Saturday, January 13, 2024

Speech with ChatGPT.... honestly, it is amazing

A massively underrated feature of ChatGPT is its speech functionality on smartphones. If you haven’t tried it – do so.

The app, when opened, has a headphone symbol. Touch that, and you just speak, with the dialogue continuing. It’s is quite liberating.

You can talk quicker, think more freely and the transcription is shit hot – really good, even for someone like me with an accent. With speech you find yourself having less ‘texty’ thoughts and more free-flowing dialogue and more inquiry. The fact that you hear someone speak back also changes the dynamic. It is true dialogue, whereas text takes physical effort, needs a keyboard and depends upon your typing speed.

We shouldn’t be surprised at this. Our brains have evolved for speech dialogue. We did not have to learn how to speak and hear, that came naturally. We can all do it. It takes years to learn how to read and write. The audio version seems more chatty than the text version or maybe that’s my imagination.

Translation

It can cope with other major languages. You can translate any sentence you have in English – great for being out there in a foreign country trying to be understood. This is performance support, delivering help at a specific time of need but you can translate entire paragraphs by reading them in and waiting.

After downloading the app, simply click on the 'Headphones' symbol.










A white circle will appear - just speak to it.... and continue the dialogue...

It will remember what you say when you want to refine something or ask something specific when ;learning a language. Just tap the red button if you want to interrupt the conversation.

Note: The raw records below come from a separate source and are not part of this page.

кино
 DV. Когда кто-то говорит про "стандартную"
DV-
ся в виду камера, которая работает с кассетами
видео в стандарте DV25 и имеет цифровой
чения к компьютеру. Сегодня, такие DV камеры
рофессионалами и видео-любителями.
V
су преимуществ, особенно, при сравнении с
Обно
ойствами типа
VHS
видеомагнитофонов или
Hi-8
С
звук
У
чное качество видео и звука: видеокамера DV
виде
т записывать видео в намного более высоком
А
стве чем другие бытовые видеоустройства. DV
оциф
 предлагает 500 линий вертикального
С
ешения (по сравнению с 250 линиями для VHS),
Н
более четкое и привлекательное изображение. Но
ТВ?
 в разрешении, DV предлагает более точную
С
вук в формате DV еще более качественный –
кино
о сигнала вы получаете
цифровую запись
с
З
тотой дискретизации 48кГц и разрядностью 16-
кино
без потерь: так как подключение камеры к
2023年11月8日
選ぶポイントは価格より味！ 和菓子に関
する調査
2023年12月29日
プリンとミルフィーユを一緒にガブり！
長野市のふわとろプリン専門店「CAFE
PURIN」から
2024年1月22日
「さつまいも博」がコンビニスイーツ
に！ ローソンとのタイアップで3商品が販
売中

You can also 'pause' the conversation by tapping the pause button bottom left and leave it paused for as long as you wish.







Learning a language

Out for a walk and want to learn a language? Get it to ask you questions in, say German, state what level you require and it will tell you if your spoken English translation is correct. You can also ask it questions in German and get German replies. Clarifying any specific words is easy. I can see this revolutionising language learning.

Performance support

I made the point about performance support in translating and this is perhaps the feature’s greatest advantage. I can imagine that this would help with performance support, getting help, when you are not at a computer, on the factory floor, in a meeting.

Short simulations

You can get it to do a spoken simulation. I’ve tried it with sales simulations, preparing for interviews all sorts of tasks. It’s on the button. This really is learning by doing. 

Thoughts

Of course, teachers, when inexperienced often ask questions than don’t wait long enough for an answer. The teacher has automised recall but the learner may be retrieving it from long-term memory much more slowly. You learn to wait for what seems like an unnatural time, say three or more seconds. This is the sort of thing we may need to build into teaching dialogue systems using GenAI.

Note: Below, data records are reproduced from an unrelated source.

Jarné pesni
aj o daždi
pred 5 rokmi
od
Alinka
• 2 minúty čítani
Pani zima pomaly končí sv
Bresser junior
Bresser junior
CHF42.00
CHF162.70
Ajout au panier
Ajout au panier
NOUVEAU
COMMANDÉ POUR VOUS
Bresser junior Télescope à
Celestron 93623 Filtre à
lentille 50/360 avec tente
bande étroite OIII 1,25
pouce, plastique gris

When latency is eliminated, and this speech has the same cadence as normal dialogue, we will see massive use in this mode. If you were asked how fast turn taking was in real life, on average, what would you say? The fact that we have to listen, process then think of an answer suggests something substantial. In fact it is 300ms.

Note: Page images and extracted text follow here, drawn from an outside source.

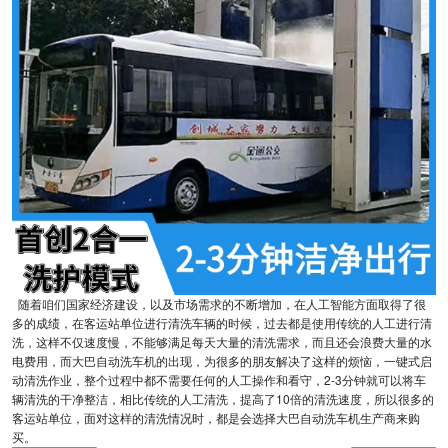
随着咱们国家经济建设，以及市场需求的不断增加，在人工智能方面取得了很
多的成绩，在客运站单位进行清洗车辆的时候，过去都是使用传统的人工进行清
洗，这样不仅速度慢，不能够满足每天大量的清洗需求，而且还会浪费大量的水
电费用，而大巴自动洗车机的出现，为很多的朋友解决了这样的烦恼，一键式启
动清洗作业，整个过程中都不需要任何的人工操作和看守，2-3分钟就可以将车
辆清洗的干净整洁，相比传统的人工清洗，提高了10倍的清洗速度，所以很多的
客运站单位，面对这样的清洗情况时，都是会选择大巴自动洗车机生产商来购
买。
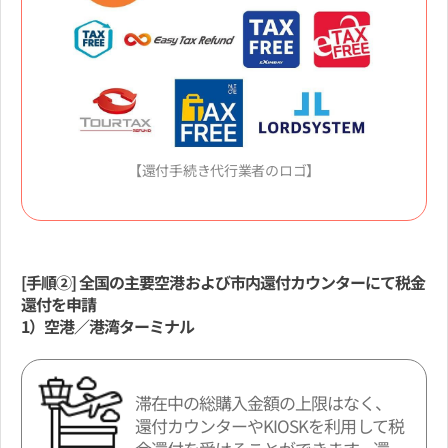
【還付手続き代行業者のロゴ】
[手順②] 全国の主要空港および市内還付カウンターにて税金
還付を申請
1）空港／港湾ターミナル
滞在中の総購入金額の上限はなく、
還付カウンターやKIOSKを利用して税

A conversation is a social event, it takes two to tango, turns are taken, (there is much less overlap than you may imagine), there are backchannels such as ‘mmm’…’yeah’ that encourage others to continue, and there are different types of turns or handovers depending in the context and language game. An odd feature is the fact that we know much of what we are going to say before the other person is finished. This is why it feels different from text dialogue, where things are more considered and crisp.

We can see a time when LLMs consider their reply before the actually full prompt is written and that free-flowing dialogue is quicker.

Conclusion

As AI has delivered dialogue, it seems sensible to consider dialogue as speech for all sorts of use cases, from simple queries to translations and learning. I’ve heard of people using it for brainstorming, story telling. Try it when out with the dog, in the car… it’s a far better listener than any human.

PS

Bear in mind that this is a Beta and that for Plus users GPT-4 has a cap of 50 messages every three hours. For users on the Enterprise plan there is no message cap. And it has some limitations such as phonetically pronouncing Die in german as Die (as in Die Hard). Also, don;t ask it for the football scores - it's not a real time personal assistant. Fora Beta though, it's pretty amazing.